Does this mean that fitting a best fit to the unwrapped phase and subtracting this from the actual phase in not a valid method to attempt to compress the pulses?
First the expected one goes. You're talking about "removing wavelength dependence of phase". If you did exactly that - zeroed out the phase completely - you would actually get a slightly compressed peak.
What you actually do is that you add a linear function to the phase. This does not compress anything; it is a well-known transformation that is equivalent to shifting the peaks in time domain. Just a textbook property of the Fourier transform.
I was under the impression that turning the wavelength dependence on the phase into a constant ( or as close as possible) within the bounds of the pulses in the spectral range would reduce chirp and thus compress the peak?
If the phase is linear w.r.t. wavelength, your peak is already in the most compressed state possible.
In general, yes, it will. However, you're fitting a linear function, but a linear summand does not change the peak shape. If you need to compress it you need to use nonlinear functions for approximation. Linear ones are of no use for this task.

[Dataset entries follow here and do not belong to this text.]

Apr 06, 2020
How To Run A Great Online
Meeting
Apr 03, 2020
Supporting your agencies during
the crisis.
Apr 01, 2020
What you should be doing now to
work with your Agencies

Then goes the unintended one. You convert the spectrum obtained with fft with fftshift for better display. Thus before using ifft to convert it back you need to apply ifftshift first. As you don't, the spectrum is effectively shifted in frequency domain. This results in your time domain phase being added a linear function of time, so the difference between the adjacent points which used to be near zero is now about pi.
What if the phase within the chirp is linear with wavelength?